In order to further show the details, we can select a given 30*30 area to zoom in, and display the enlarged details in the lower middle small square. If you click on a certain <i, j> position in the 30*30 area, we will display the co-evolution information (left figure) or distance distribution (right figure) of a given residue pair <i, j> in the upper middle small square.

More details of the right figure in the middle square

In addition, tFold will also display the predicted secondary structure on the upper and right sides of the right figure.

3.2 Predicted results of protein three-dimensional structure

The ab initio folding (also known as Free Modeling, FM) of the 3D structure by tFold is achieved through the predicted residue-residue distance matrix (as shown in the previous 2D modeling). In short, we first convert the predicted distance distribution into an energy function, and then use the energy minimization method to perform efficient 3D structural modeling.

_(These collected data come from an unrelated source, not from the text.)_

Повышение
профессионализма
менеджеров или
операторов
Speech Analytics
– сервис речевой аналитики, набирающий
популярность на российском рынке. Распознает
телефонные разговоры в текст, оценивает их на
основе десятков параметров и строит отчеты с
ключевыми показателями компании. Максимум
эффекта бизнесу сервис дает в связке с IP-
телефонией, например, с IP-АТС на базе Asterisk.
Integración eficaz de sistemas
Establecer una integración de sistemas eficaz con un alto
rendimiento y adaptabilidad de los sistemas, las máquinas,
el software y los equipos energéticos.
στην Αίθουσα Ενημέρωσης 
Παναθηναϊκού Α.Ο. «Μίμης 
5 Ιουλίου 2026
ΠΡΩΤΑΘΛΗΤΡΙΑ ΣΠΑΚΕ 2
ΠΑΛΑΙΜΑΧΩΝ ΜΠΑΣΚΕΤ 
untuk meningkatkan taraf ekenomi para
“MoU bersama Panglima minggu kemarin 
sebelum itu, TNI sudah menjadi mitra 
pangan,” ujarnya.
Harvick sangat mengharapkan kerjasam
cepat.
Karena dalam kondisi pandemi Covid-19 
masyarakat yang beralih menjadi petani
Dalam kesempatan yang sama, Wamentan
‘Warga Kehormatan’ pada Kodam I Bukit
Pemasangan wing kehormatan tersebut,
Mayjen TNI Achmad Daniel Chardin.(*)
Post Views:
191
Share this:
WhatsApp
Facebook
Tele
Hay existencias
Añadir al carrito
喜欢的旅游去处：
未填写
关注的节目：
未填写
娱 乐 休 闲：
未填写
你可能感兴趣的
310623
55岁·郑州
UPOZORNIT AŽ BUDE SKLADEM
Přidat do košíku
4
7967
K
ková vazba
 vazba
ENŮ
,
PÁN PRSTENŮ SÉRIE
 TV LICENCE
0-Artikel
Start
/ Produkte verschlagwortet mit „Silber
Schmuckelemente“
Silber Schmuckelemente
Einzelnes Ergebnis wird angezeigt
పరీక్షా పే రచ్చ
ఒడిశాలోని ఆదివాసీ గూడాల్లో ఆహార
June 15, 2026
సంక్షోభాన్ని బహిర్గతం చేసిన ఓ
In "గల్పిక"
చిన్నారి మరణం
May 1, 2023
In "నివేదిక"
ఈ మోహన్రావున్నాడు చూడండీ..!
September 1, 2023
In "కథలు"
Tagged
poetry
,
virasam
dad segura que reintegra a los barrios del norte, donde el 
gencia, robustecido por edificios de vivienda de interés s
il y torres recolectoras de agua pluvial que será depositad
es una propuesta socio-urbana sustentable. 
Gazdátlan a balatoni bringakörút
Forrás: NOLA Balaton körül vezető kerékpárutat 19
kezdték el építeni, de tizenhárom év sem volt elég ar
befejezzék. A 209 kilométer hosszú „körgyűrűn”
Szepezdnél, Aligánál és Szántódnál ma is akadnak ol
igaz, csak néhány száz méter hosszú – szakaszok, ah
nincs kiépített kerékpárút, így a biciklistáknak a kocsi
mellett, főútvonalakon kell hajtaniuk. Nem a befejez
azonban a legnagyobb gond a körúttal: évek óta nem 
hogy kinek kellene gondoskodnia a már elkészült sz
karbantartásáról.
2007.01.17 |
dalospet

We display at most five 3D structure models with the best energy in the left figure, and display its distance matrix in green in the lower triangle part of the right figure. The blue part of the upper triangle on the right figure is the predicted residue-residue distance matrix from a certain MSA (we display at most three according to the assessment quality). In order to observe the deviation of the 3D structure from the predicted distance distribution at a given <i, j> position, we display the specific information of the two in the upper middle small square. As shown in the figure above, at the position <63, 124>, the distance of the 3D model is 3.8Å, which is in line with the predicted distance distribution.

When there exist structural templates, tFold adopts a novel Template-based Free Modeling (TBFM) approach to effectively merge the structural information embedded in the 3D models generated by Free Modeling (FM) and Template-based Modeling (TBM), which greatly improves the final 3D Modeling accuracy. (Currently the server module is still under development. If you need it, you can contact the tFold R&D team offline.)

3.3 Predicted results of protein local structural features

tFold provides predictions of the local structural properties of six types, which includes secondary structure (SS3+SS8), solvent accessibility (ACC), order/disorder regions (DISO), and transmembrane region (TM2+TM8). We show their positional label distribution on the right figure, and the overall label distribution as a pie chart on the lower middle small square.

4: Evaluation results

tFold has proven its innovative value and effectiveness on CAMEO, which is an internationally recognized platform for fully automatic evaluation of protein structure prediction servers. Registered in early 2020, tFold server has maintained weekly (Figure 1), monthly, quarterly, and semi-annual champions since June 2020. It is worth noting that tFold server leads the industry's authoritative methods (e.g., Robetta) by more than 6% in general cases and more than 12% in hard cases.